Would you restate each entry word for word, omitting the pictures?

[Dataset records]
□ □ □ □ □

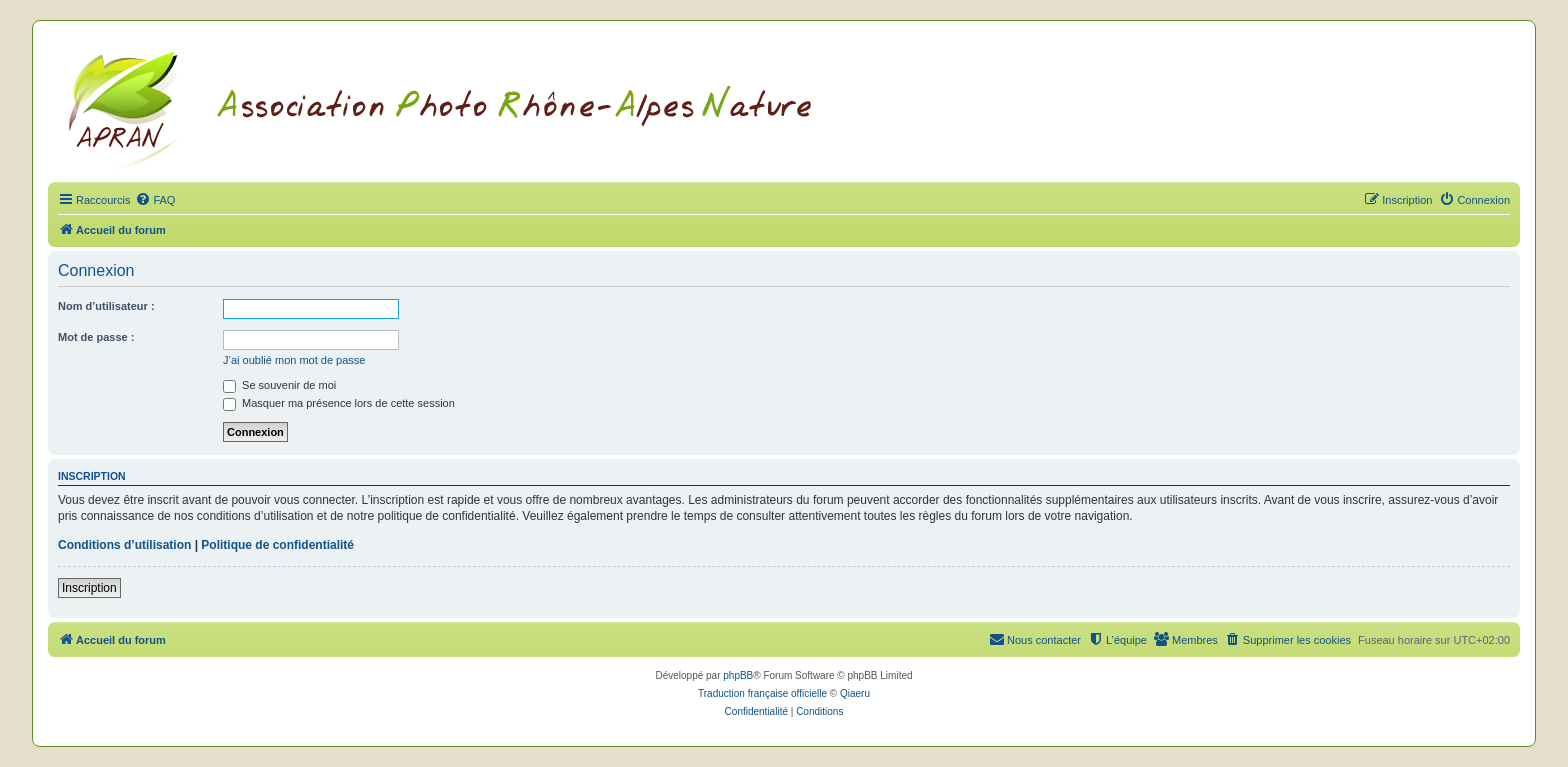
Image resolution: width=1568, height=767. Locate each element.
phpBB (738, 675)
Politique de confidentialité (277, 545)
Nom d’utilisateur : (106, 306)
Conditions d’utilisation (124, 545)
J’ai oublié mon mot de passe (294, 360)
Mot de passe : (96, 337)
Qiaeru (855, 693)
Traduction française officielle (762, 693)
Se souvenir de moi (279, 385)
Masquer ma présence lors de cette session (339, 403)
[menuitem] (155, 200)
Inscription (89, 588)
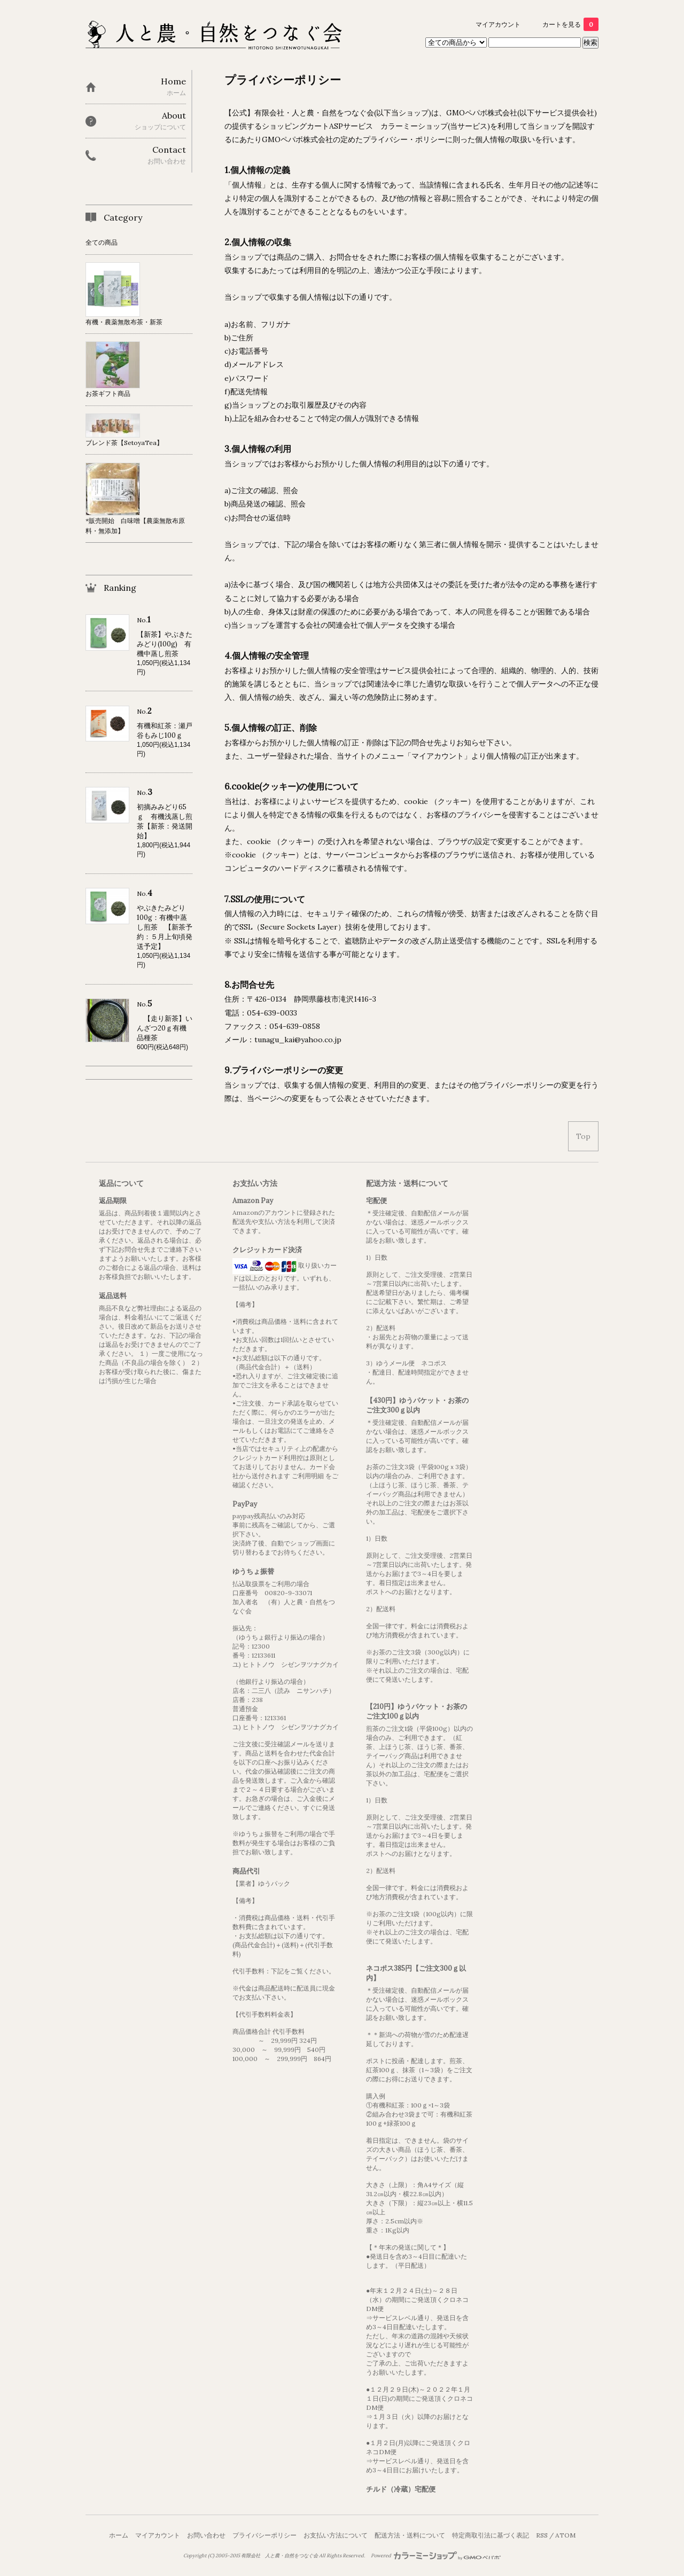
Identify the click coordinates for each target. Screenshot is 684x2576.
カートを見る (570, 24)
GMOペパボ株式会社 (481, 113)
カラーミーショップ (414, 126)
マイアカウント (498, 24)
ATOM (565, 2535)
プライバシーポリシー (264, 2535)
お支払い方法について (336, 2535)
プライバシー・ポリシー (404, 139)
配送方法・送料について (410, 2535)
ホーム (118, 2535)
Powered (436, 2555)
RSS (542, 2535)
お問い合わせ (206, 2535)
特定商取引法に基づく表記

□ □ □ □ □

Answer for this exercise:
Image resolution: width=1568, height=767. Locate each element.
phpBB (738, 675)
Politique de confidentialité (277, 545)
Nom d’utilisateur : (106, 306)
Conditions d’utilisation (124, 545)
J’ai oublié mon mot de passe (294, 360)
Mot de passe : (96, 337)
Qiaeru (855, 693)
Traduction française officielle (762, 693)
Se souvenir de moi (279, 385)
Masquer ma présence lors de cette session (339, 403)
[menuitem] (155, 200)
Inscription (89, 588)
Identify the click coordinates for each target. Screenshot is 684x2576.
カートを見る (570, 24)
GMOペパボ株式会社 (481, 113)
カラーミーショップ (414, 126)
マイアカウント (498, 24)
ATOM (565, 2535)
プライバシーポリシー (264, 2535)
お支払い方法について (336, 2535)
プライバシー・ポリシー (404, 139)
配送方法・送料について (410, 2535)
ホーム (118, 2535)
Powered (436, 2555)
RSS (542, 2535)
お問い合わせ (206, 2535)
特定商取引法に基づく表記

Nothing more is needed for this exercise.